Saved entries
▬▬▬▬▬▬

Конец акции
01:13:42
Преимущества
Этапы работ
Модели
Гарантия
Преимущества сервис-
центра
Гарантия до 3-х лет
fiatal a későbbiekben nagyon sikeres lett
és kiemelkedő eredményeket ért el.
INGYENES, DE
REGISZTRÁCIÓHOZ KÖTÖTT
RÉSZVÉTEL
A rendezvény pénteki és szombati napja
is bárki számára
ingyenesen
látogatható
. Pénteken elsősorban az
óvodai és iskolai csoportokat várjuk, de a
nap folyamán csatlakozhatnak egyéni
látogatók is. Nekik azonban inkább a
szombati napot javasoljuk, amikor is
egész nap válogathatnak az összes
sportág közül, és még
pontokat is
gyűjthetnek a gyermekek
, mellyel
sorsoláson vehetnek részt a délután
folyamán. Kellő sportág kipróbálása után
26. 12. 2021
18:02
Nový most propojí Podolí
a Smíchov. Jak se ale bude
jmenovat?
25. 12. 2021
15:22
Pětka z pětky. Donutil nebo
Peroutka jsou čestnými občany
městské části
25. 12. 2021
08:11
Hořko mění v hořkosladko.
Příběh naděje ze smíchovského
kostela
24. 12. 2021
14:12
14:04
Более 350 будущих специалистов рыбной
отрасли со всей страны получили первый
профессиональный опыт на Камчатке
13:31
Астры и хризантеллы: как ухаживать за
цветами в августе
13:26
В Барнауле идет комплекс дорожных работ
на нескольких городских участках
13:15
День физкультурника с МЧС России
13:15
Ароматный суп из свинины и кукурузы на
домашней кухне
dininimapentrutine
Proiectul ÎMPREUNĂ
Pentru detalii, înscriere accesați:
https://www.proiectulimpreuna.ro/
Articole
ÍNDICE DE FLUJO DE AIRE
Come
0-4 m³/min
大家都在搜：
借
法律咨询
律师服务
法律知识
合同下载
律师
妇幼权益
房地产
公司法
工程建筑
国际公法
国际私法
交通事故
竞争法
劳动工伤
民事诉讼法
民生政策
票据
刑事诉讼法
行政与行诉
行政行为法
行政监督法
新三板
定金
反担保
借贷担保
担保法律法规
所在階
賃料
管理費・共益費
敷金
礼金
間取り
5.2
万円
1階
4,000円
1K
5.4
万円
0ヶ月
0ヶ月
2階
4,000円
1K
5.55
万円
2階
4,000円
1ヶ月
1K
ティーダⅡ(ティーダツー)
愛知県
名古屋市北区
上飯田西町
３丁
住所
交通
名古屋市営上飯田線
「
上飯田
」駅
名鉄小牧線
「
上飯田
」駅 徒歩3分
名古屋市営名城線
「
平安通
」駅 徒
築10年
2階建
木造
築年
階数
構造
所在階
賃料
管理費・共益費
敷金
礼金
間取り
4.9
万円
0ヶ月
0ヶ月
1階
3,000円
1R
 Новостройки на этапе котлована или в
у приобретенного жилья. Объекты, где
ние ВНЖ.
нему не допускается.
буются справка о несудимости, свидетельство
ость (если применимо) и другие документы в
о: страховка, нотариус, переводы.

▬▬▬▬▬▬

*TASK REQUIREMENTS*: Every line in the data that holds the string "folyamán" should be returned.

*RESPONSE FOR THIS EXERCISE*:
nap folyamán csatlakozhatnak egyéni
folyamán. Kellő sportág kipróbálása után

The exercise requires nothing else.